Varoluşu anlamlandıran esas kavram ‘Ölüm’ …
Halbuki söylerken de ne kadar soğuk geliyor kulağımıza sese bürünmüş hali.
Günümüz salgın hastalıkları ve ne yazık ki her gün farklı ülkelerden gelen virüs nedeniyle hayatını kaybedenlerin bilgileri gündemimizi alt üst ederken,
‘Ölüm’ kavramını biraz da felsefi açıdan ele almak istedim.
Yolun sonuna ne vakit geleceğimizi bilemediğimiz ancak
son durağın varlığının bilincinde gerçekleştirdiğimiz bir yolculuktur yaşam!
Bu yolculuk sırasında deneyimlediğimiz,‘ ben varım’ diyebildiğimiz ve yaşadığımızı ruhen, bedenen ve mental olarak kavradığımız zamanlar, esasen kendimizi var edebildiğimiz vakitlerdir mühim olan.
Ölüm, bize varoluşun ertelenemeyeceğini hatırlatır ve yaşamak için hala zaman vardır!
Tam da bugünü değerlendirecek olursak, varlığımızı tehdit eden bir virüs bize ölümü hatırlatıyor,
Ve yaşamak için hala olan vaktimizi korumak için önlemler almayı öğütlüyor uzmanlar!
Kollektif bilinç ile, hayatta kalmak ve varlığımızı sürdürmek için önlemler alınıyor, korku ve kaygı seviyelerinin yükselmesi ile birlikte daha sıkı tutunuyoruz hayata.
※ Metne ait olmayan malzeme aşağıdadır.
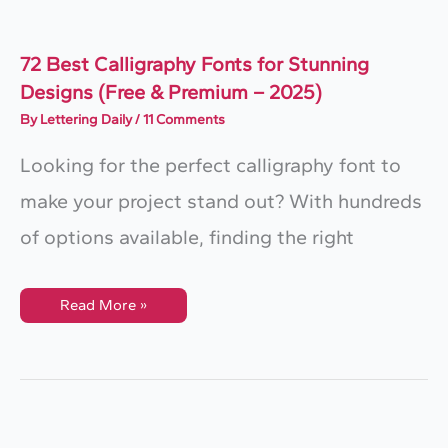
72 Best Calligraphy Fonts for Stunning
Designs (Free & Premium – 2025)
By
Lettering Daily
/
11 Comments
Looking for the perfect calligraphy font to
make your project stand out? With hundreds
of options available, finding the right
72
Read More »
Best
Calligraphy
Fonts
For
Stunning
Designs
(Free
&
Premium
Stoacılar der ki; ‘nasıl yaşanacağını öğrenmek istiyorsan, ölümü düşün’…
Son günlerde sıkça düşünüyoruz ölümü, biz düşünmek istemesek de dış uyaranlar sık sık hatırlatıyor.
Neredeyse tüm dünya, bir olmuş savaşmaya çalışıyoruz adı virüs olan ölümün bir başka tasviriyle.
Hepimizin ‘biricik’ olduğu bu hayatta, yaşantımızı varoluşumuzu anlamlandırdığımız alanda,
Biricikliğimizi yaşayabileceğimiz ve yansıtabileceğimiz özgün bir yaşamdır esas olan…
Vaktimizi ve bize ne kadar bahşedildiğini bilmediğimiz ömrümüzü,
Varlığımızı değerli kılarak, anlamlandırarak yaşayabilmek dileğiyle…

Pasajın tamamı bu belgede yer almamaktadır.